2 oct. 2007

Les métiers occasionnels du Ramadan à Rabat



De nombreux Marocains au chômage durant le reste de l'année profitent du Ramadan pour se livrer à un commerce informel, en vendant de la nourriture et d'autres marchandises dans les rues du pays.


Alors que le Ramadan bat son plein, le Maroc voit fleurir un grand nombre de petits commerces informels, en particulier dans les quartiers résidentiels. Les jeunes au chômage ainsi que des femmes au foyer saisissent l’occasion de ce mois de fête pour vendre des marchandises dans des lieux et à des heures avancées de la nuit. Les rues de la plupart des villes sont remplies toute la nuit d'un mélange de senteurs subtiles et d'arômes exquis. Les propriétaires des snacks et des épiceries aménagent dans leurs commerces des espaces pour y vendre les friandises du Ramadan les plus prisées par les consommateurs.

Tarik Mhidia vend de la chebbakia (un gâteau de miel marocain) depuis le début du Ramadan dans un quartier de Temara. C’est la troisième année de suite que ce jeune homme de 29 ans pratique ce métier occasionnel en cette période pour vaincre momentanément le chômage. Il a choisi un endroit stratégique pour placer sa marchandise afin d’attirer le maximum de clients. "Mon père m’a encouragé en me donnant l’argent nécessaire et ma mère m’aide à préparer la chebbakia. J’arrive à gagner parfois 200 dirhams par jour. Le commerce de la chebbakia et des autres gâteaux au miel marche très bien pendant le Ramadan. Mais ce n’est qu’une activité temporaire, qui ne dure qu’un mois", affirme-t-il non sans un brin de tristesse.

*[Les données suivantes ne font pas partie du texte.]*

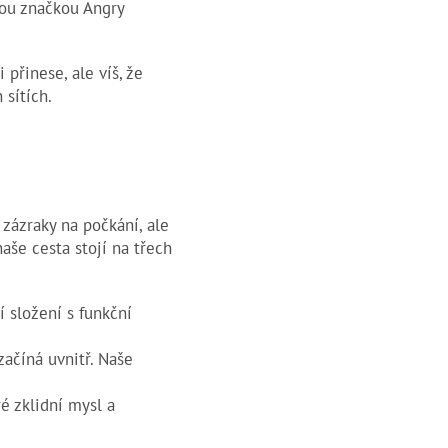
kou značkou Angry
 přinese, ale víš, že
 sítích.
j zázraky na počkání, ale
aše cesta stojí na třech
í složení s funkční
začíná uvnitř. Naše
é zklidní mysl a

Son cas ressemble à celui de Mohamed Beljebbar, âgé de 25 ans, qui transforme chaque année le garage de son père en un magasin de vente de poisson frais, que les Marocains consomment en grande quantité durant le ftour. "Je suis licencié en droit et je n’ai aucune expérience du commerce. Mais je suis toujours sûr que je ne perdrai pas l’argent de ma famille ainsi que mon temps, car la demande dépasse l’offre en cette période. Mais une fois le Ramadan fini, je dois retourner à d’autres petits boulots", explique-t-il tout en servant un client.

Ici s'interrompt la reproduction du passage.